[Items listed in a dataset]
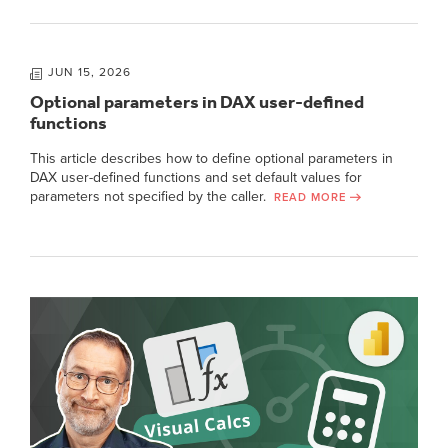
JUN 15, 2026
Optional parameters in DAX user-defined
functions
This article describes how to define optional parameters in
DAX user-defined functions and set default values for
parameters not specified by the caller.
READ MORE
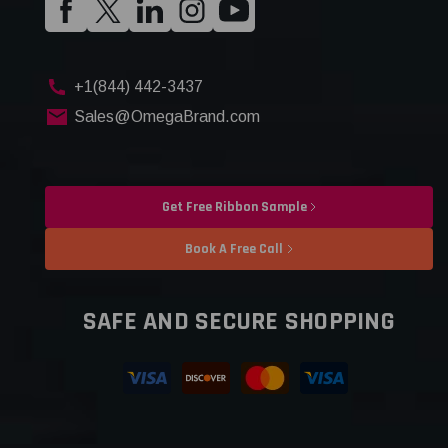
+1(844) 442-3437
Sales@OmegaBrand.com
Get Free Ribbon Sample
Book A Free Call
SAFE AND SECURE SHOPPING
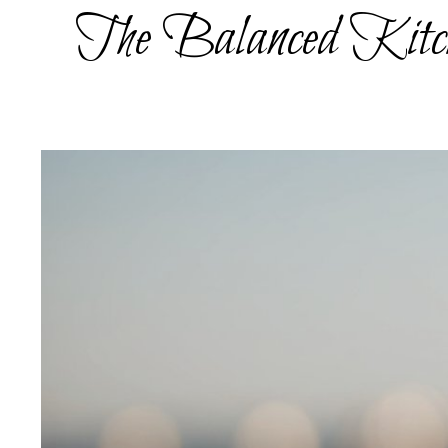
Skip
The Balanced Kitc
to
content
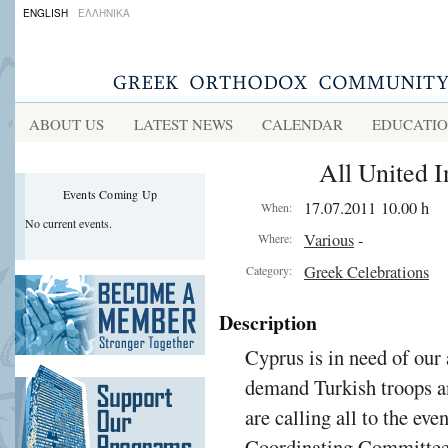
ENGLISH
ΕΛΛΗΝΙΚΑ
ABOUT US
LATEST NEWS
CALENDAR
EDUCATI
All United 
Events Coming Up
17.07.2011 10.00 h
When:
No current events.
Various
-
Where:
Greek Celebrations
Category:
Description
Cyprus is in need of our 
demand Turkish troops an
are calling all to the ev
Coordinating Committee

---

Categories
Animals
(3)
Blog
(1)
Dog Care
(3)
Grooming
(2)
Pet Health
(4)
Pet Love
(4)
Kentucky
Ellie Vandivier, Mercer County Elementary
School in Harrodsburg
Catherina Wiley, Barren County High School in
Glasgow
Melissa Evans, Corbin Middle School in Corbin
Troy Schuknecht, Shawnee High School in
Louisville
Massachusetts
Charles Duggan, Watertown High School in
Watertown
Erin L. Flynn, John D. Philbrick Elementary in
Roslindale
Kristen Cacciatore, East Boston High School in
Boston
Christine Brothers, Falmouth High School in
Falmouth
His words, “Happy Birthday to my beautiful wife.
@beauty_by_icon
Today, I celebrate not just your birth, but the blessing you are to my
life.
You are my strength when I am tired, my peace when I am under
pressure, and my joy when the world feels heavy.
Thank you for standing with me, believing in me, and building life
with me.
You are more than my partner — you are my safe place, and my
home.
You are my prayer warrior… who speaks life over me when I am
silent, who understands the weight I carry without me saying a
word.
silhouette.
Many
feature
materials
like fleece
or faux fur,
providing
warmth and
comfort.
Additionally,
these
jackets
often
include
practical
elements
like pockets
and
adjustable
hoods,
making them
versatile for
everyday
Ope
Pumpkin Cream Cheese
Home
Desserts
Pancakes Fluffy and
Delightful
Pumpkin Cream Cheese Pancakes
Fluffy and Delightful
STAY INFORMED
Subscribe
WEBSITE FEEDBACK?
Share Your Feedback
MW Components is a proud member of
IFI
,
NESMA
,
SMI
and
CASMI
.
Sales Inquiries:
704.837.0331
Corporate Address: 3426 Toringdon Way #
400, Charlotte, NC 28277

* _PROBLEM STATEMENT_
Begin at the line in the entries above that has "JUN 15, 2026", stop after the line that has "Coordinating Committee", and output exactly those lines without pictures.

* _WRITTEN SOLUTION_
JUN 15, 2026
Optional parameters in DAX user-defined
functions
This article describes how to define optional parameters in
DAX user-defined functions and set default values for
parameters not specified by the caller.
READ MORE
+1(844) 442-3437
Sales@OmegaBrand.com
Get Free Ribbon Sample
Book A Free Call
SAFE AND SECURE SHOPPING
Skip
The Balanced Kitc
to
content
ENGLISH
ΕΛΛΗΝΙΚΑ
ABOUT US
LATEST NEWS
CALENDAR
EDUCATI
All United 
Events Coming Up
17.07.2011 10.00 h
When:
No current events.
Various
-
Where:
Greek Celebrations
Category:
Description
Cyprus is in need of our 
demand Turkish troops an
are calling all to the ev
Coordinating Committee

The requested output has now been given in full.